Starting at the top of the listing below, copy each line exactly, stopping after the line that contains "national file with".

───── DATA EXTRACTS

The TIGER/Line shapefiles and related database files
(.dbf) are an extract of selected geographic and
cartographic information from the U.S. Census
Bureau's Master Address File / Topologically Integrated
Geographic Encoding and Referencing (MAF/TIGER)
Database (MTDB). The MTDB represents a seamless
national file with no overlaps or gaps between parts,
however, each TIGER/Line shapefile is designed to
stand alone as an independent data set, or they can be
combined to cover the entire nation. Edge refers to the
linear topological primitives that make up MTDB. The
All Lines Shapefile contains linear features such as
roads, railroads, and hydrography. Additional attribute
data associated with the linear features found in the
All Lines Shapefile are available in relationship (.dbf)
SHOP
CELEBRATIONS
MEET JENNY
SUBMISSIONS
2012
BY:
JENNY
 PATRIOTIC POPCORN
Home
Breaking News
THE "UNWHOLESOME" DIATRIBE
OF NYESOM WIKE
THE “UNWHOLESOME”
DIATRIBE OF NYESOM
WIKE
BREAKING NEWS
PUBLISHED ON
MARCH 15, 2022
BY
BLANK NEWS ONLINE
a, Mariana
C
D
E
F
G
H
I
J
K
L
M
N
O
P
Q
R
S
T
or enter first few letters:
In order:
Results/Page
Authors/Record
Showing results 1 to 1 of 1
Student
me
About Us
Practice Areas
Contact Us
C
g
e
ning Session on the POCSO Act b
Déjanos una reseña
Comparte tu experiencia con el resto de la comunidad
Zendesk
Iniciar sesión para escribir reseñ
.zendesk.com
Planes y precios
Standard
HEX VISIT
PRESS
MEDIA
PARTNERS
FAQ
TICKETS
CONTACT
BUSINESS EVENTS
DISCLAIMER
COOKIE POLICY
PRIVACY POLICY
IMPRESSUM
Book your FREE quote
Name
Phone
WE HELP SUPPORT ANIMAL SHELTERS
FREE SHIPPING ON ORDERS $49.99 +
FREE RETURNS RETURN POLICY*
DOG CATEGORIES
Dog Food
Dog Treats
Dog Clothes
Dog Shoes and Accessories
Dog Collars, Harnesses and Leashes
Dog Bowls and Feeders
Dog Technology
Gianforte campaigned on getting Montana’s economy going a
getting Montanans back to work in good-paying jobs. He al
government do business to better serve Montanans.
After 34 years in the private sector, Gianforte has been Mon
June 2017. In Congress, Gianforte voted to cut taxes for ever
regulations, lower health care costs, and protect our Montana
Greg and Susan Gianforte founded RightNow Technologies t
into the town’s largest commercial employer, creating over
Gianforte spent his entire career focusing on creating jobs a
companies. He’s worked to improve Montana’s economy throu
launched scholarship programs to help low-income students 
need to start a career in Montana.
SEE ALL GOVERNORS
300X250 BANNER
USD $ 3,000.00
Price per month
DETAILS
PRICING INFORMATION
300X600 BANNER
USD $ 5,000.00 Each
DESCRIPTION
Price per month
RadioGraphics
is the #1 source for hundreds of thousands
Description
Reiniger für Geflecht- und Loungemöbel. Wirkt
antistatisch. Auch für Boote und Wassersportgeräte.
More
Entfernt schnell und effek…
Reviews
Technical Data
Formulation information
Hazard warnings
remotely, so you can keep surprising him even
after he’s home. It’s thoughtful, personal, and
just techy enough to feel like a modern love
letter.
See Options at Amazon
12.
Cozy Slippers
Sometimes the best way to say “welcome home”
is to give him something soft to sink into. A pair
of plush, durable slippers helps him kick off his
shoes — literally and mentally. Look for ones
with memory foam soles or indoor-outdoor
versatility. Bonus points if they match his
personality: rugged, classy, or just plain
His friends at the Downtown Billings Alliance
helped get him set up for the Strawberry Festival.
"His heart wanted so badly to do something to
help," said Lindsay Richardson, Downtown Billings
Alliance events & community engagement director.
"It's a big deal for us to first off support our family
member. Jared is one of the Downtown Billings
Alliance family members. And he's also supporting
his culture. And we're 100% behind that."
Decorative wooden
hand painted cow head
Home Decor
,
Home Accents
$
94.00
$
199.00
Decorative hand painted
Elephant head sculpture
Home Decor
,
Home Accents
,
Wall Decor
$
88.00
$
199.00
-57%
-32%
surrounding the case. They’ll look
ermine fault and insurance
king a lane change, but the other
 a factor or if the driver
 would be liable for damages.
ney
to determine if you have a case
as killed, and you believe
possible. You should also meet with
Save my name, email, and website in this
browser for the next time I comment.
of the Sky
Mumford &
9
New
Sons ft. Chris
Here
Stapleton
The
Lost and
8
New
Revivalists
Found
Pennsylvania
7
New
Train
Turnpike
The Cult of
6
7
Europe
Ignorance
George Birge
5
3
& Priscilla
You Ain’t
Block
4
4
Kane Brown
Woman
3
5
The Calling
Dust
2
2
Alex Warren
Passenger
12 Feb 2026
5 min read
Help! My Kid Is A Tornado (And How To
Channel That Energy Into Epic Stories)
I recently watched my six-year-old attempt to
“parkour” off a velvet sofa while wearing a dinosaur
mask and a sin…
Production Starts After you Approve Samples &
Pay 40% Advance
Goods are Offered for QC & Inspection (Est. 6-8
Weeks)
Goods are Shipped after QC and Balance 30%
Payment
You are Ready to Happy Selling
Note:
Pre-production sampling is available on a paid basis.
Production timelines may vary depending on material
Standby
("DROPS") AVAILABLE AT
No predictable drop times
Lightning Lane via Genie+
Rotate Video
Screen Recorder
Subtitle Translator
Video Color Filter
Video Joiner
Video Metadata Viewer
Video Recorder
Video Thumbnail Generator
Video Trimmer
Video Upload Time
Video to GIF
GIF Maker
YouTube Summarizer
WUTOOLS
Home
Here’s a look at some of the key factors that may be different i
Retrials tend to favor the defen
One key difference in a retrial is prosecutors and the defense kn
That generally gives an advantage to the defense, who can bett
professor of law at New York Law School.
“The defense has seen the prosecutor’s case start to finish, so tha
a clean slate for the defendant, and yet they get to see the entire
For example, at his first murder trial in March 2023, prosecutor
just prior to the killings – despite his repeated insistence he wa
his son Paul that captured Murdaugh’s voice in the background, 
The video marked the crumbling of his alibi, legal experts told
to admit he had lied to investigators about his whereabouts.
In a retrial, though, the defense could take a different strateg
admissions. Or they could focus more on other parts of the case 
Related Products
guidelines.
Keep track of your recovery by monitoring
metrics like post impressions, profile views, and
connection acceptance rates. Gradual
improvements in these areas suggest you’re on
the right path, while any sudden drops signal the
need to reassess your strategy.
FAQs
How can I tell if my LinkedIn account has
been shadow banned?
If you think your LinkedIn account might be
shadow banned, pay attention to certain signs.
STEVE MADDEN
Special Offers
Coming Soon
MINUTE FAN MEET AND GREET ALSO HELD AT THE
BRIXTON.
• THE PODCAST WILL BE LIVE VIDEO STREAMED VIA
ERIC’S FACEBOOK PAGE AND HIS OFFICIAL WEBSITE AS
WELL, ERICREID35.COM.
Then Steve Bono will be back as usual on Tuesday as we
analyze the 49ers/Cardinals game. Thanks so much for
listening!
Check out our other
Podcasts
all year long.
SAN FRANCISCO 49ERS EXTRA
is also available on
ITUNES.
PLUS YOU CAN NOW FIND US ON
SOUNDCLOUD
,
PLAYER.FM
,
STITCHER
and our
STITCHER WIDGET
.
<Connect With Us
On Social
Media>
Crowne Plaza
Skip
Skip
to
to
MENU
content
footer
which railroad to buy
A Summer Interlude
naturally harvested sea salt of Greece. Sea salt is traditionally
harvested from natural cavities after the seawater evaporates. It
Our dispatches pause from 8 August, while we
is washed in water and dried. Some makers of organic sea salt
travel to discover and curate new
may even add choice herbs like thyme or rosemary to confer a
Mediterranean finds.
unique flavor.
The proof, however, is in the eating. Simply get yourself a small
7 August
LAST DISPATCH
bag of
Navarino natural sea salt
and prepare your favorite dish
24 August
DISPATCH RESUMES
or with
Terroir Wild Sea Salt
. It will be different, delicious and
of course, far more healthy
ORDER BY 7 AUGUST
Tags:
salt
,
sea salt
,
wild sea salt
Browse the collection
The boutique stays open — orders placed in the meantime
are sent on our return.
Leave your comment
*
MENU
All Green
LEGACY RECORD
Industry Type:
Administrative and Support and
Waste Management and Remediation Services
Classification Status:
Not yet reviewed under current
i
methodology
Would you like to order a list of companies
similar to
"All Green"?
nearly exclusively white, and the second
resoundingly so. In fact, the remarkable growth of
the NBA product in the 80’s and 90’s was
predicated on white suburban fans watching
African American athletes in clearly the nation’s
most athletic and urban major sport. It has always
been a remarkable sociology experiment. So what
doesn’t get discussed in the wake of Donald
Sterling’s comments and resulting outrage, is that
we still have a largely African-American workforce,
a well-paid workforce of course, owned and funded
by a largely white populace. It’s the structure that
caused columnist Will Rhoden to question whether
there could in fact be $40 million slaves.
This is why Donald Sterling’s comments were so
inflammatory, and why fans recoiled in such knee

──────────

= WRITTEN ANSWER =
The TIGER/Line shapefiles and related database files
(.dbf) are an extract of selected geographic and
cartographic information from the U.S. Census
Bureau's Master Address File / Topologically Integrated
Geographic Encoding and Referencing (MAF/TIGER)
Database (MTDB). The MTDB represents a seamless
national file with no overlaps or gaps between parts,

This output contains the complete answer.